- **AIM OF THE TASK**
Print out every line of the material exactly. Include no pictures.

*** Opening of EXTRACTED ENTRIES ***

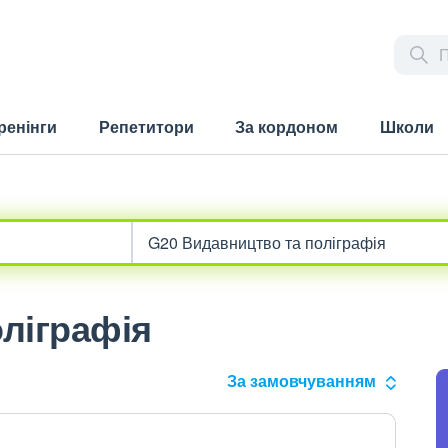
ренінги
Репетитори
За кордоном
Школи
ліграфія
За замовчуванням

*** Close of EXTRACTED ENTRIES ***

- **TASK RESPONSE**
ренінги
Репетитори
За кордоном
Школи
ліграфія
За замовчуванням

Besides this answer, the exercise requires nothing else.